Assessing Efficacy, Safety and Tolerability of Rituximab for Rheumatoid Arthritis: Meta-Analyses of Randomized Controlled Trials

Rheumatoid arthritis is a chronic disease with autoimmune nature. Rituximab is one of several pharmacological and nonpharmacological interventions which are used for its treatment and control. The aim of this study was to assess the efficacy, safety and tolerability of rituximab in the treatment of rheumatoid arthritis.
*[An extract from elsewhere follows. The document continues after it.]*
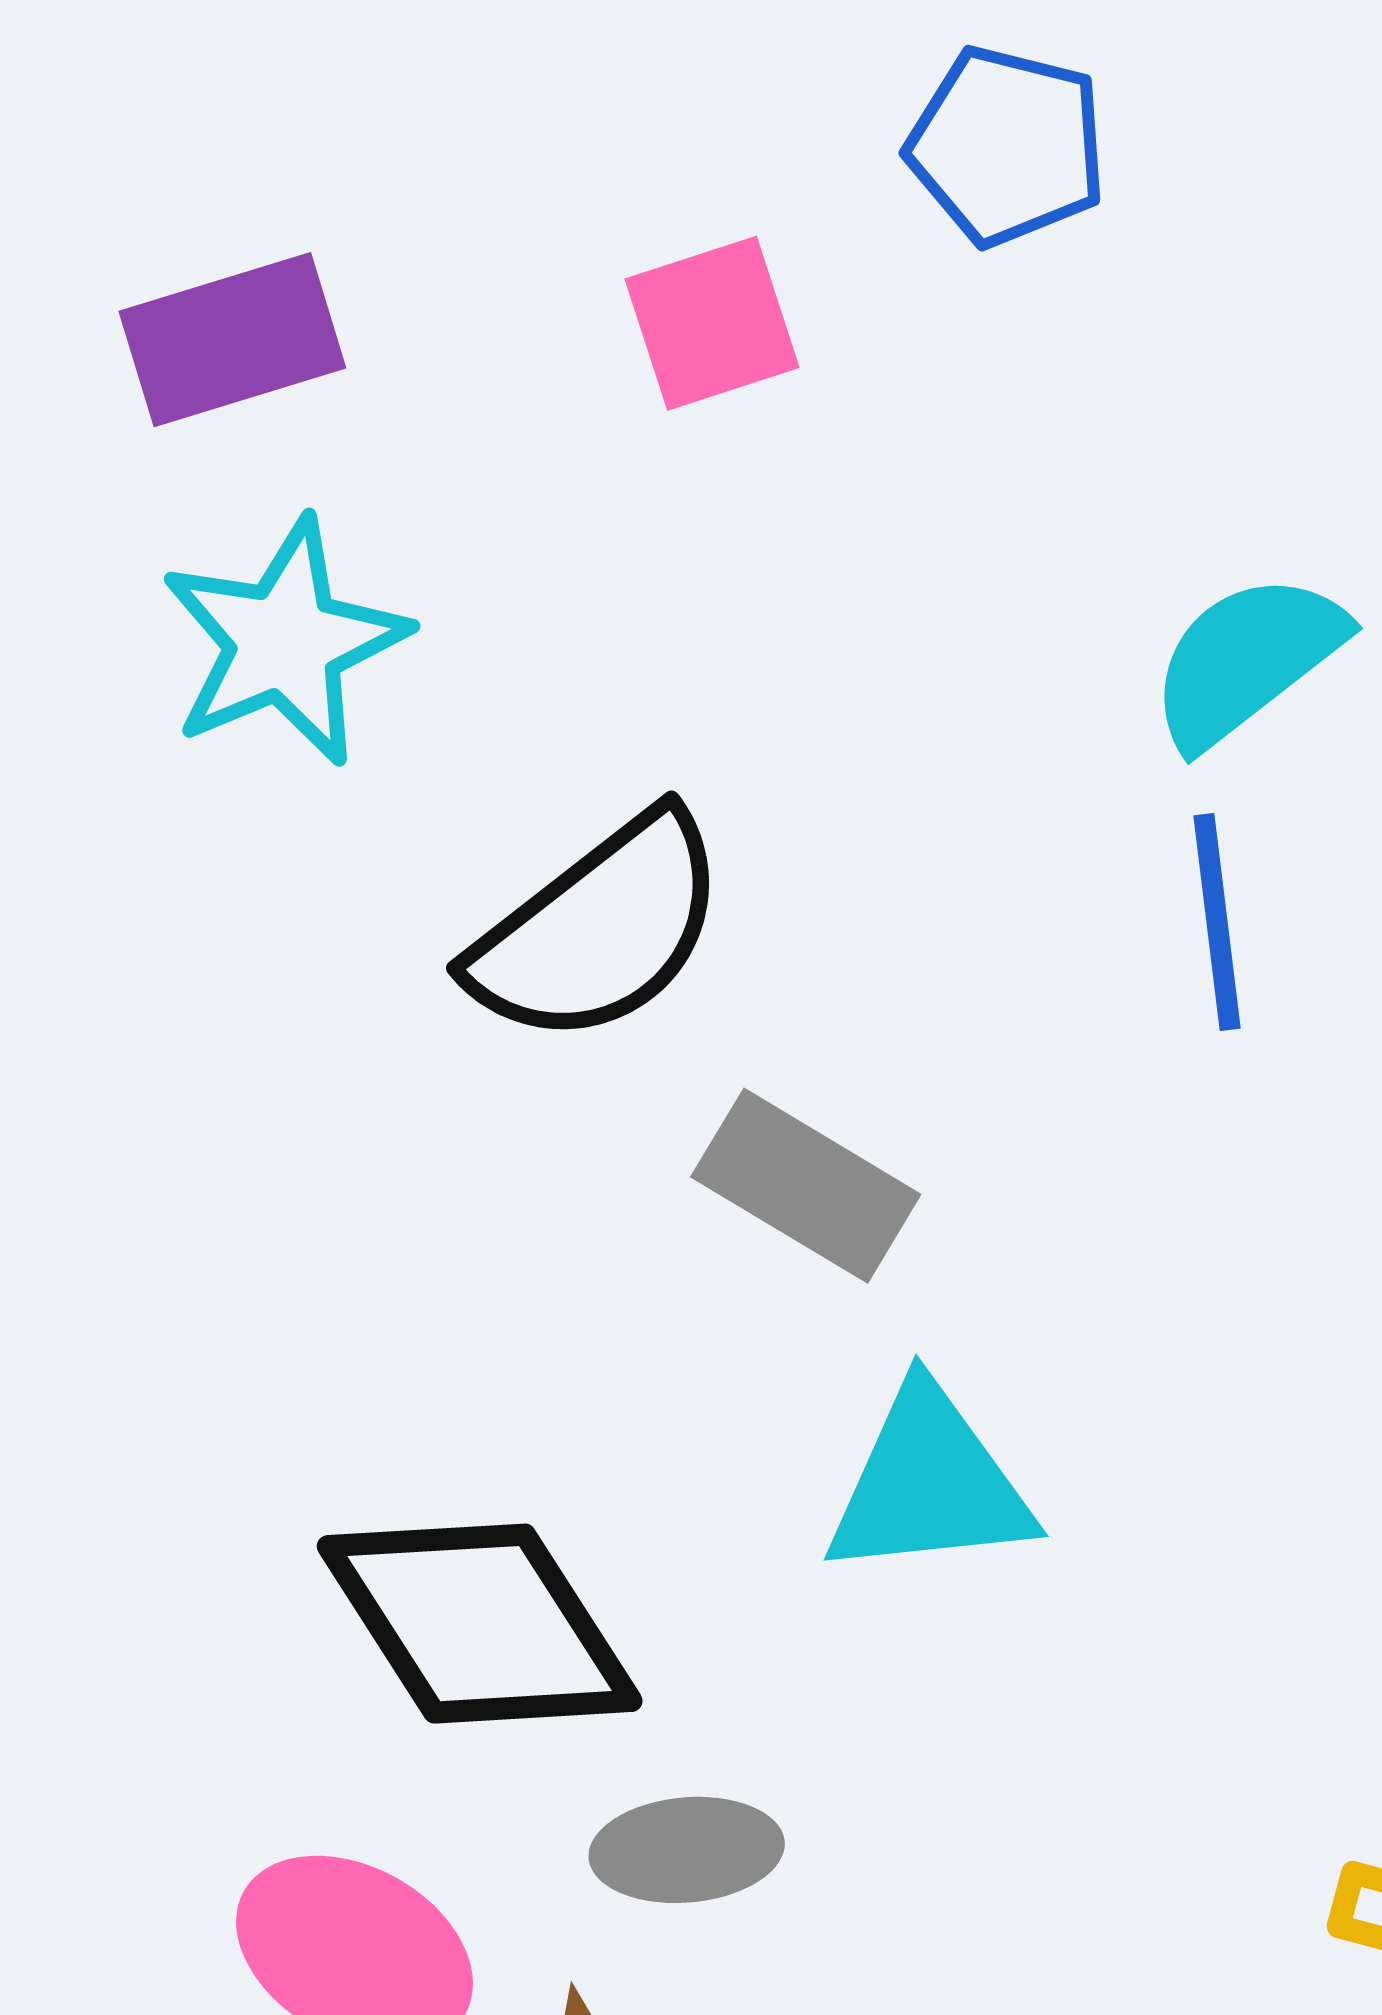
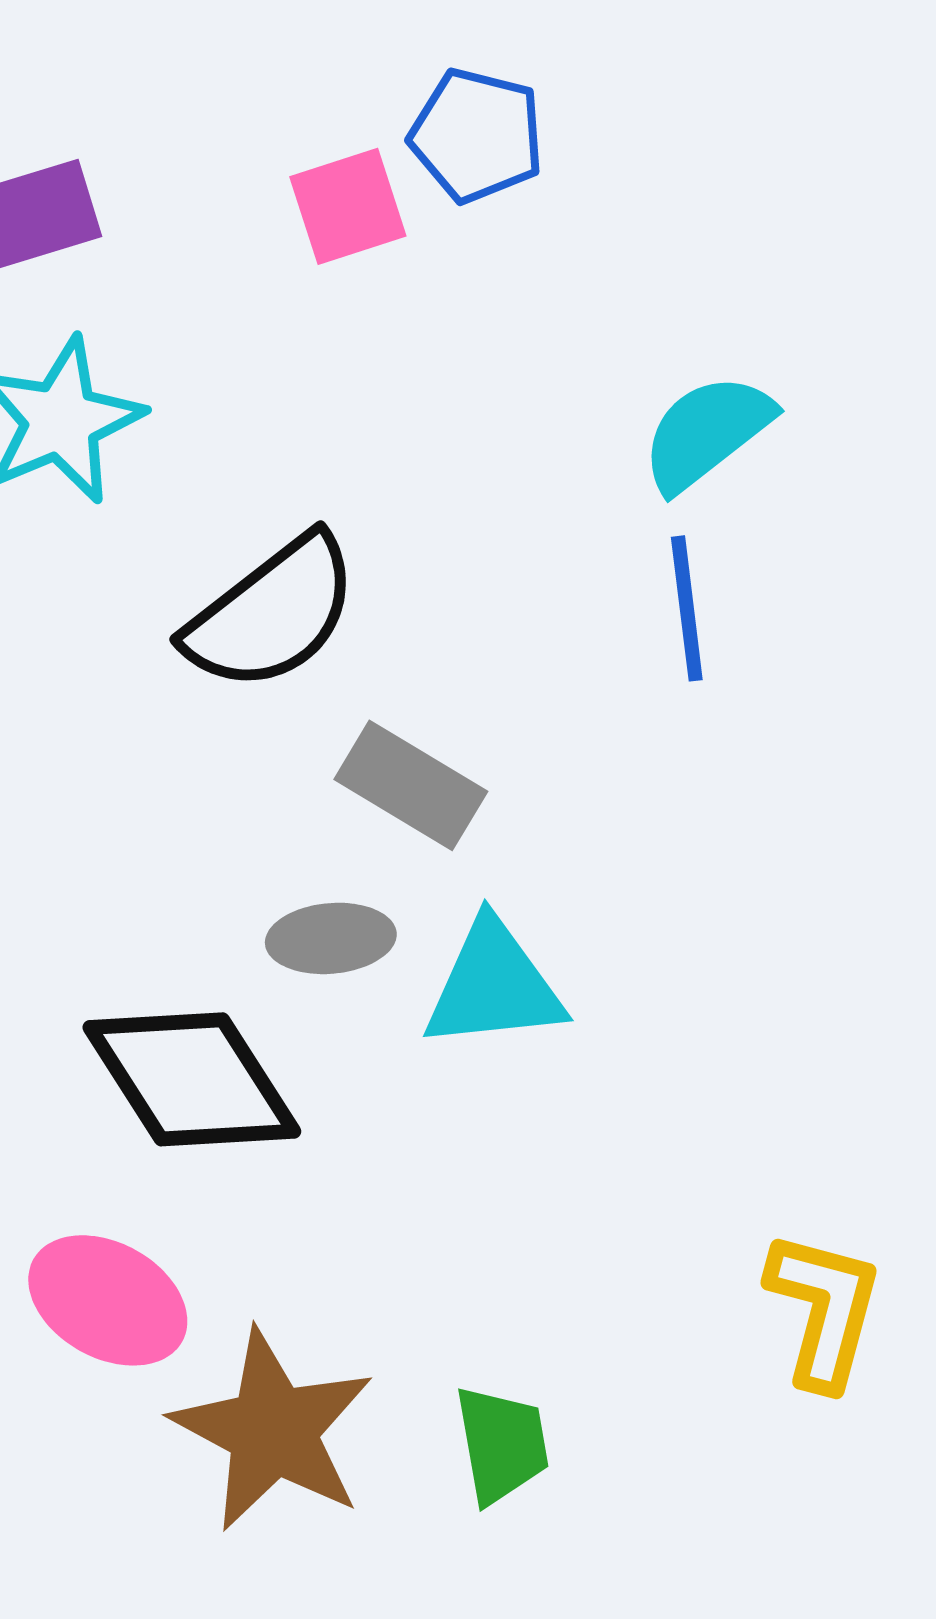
blue pentagon: (1007, 146) -> (477, 135), moved
gray ellipse: (687, 1850) -> (331, 938), moved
A systematic review (up to June 2011) and meta-analyses were performed which included randomized controlled clinical trials that compared rituximab versus placebo, both with concomitant methotrexate. Only high or moderate quality studies were included. The efficacy was evaluated based on changes in ACR20, 50 and 70; the safety was assessed based on serious adverse events; and the tolerability was evaluated by the withdrawals due to adverse events. All these parameters were evaluated within 24 weeks of treatment. Four studies met the inclusion criteria, comprising 1 280 patients. The rituximab group presented higher efficacy results for ACR20, ACR50 and ACR70 (Relative Risk (RR) of 2,24 [1,86; 2,71], 3,29 [2,31; 4,68] and 3,90 [1,88; 8,09], respectively). For serious adverse events no significant difference between the groups was noticed ( RR = 0,83 [0,54; 1,26]. For withdrawals due to AE, no statistically significant difference between the groups was obtained either ( RR = 1,49 [0,46; 4,84]. In conclusion, the rituximab showed a higher efficacy compared to placebo without significant differences between the groups in terms of safety and tolerability.